Reports indicate that Netanyahu and friends never intended to push through a new immunity law, rather using it as a distraction while they pursue a bill to override the High Court

Prime Minister Benjamin Netanyahu takes part in Independence Day celebrations at the President's Residence in Jerusalem on May 9, 2019. (Noam Revkin Fenton/Flash90)
Prime Minister Benjamin Netanyahu takes part in Independence Day celebrations at the President's Residence in Jerusalem on May 9, 2019. (Noam Revkin Fenton/Flash90)

1. It’s the court, stupid: The decision by Likud MK Miki Zohar, an outspoken backer of Prime Minister Benjamin Netanyahu, to reintroduce a bill granting the prime minister immunity from prosecution has some wondering exactly what the nascent government’s endgame is on the matter.

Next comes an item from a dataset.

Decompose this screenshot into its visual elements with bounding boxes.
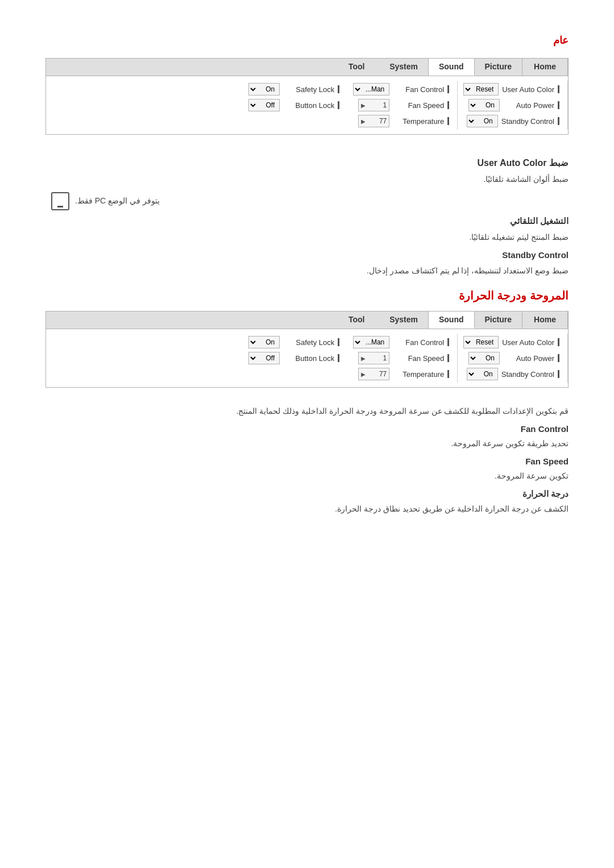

  • But media reports indicate Likud has no actual intention of following through with passing a law giving the prime minister and others automatic immunity.
  • Party sources told the Times of Israel this week that Likud had decided to drop the push for a new immunity law and make do with the existing one.
  • Speaking to the Kan public broadcaster, though, party sources say they will initially push for the new law, knowing it will probably be felled, at which point the immunity under the old law will seem like a more moderate position and become more palatable to lawmakers.
  • Yedioth Ahronoth also reports that Likud will pull back support for the new immunity law soon, and instead sally forth with the Supreme Court override bill to protect him from an attempt to strike down immunity that he assumes lawmakers will grant him under the current rules.
  • “The hubbub of the last few days, which continued at full strength in the Knesset yesterday, was just a planned maneuver,” the paper reports, citing Likud sources.

2. Refuge to the lawless: In Haaretz, Chemi Shalev sees through the apparent ploy.

  • “The question of Netanyahu’s parliamentary immunity has captured most of the public and media’s attention, but it is nothing more than camouflage. For months, Netanyahu and his confidantes have been floating various proposals for new laws that would grant Netanyahu automatic immunity, ignoring the fact that under current law and with his rubber-stamp majority in the Knesset, such immunity is his for the asking,” he writes. “The greater challenge facing the prime minister is to ensure that the Supreme Court won’t revoke his immunity, no matter how unreasonable, unconstitutional and politically motivated it is deemed to be.”
  • In Calcalist, Moshe Gorali writes that Netanyahu is correct in believing the Supreme Court will strike down his immunity, given the court’s precedent of only allowing immunity if its a case of a lawmaker accidentally breaking the law in the course of carrying out their job. In the past, court president Aharon Barak warned given automatic immunity would turn the Knesset into a “city of refuge.”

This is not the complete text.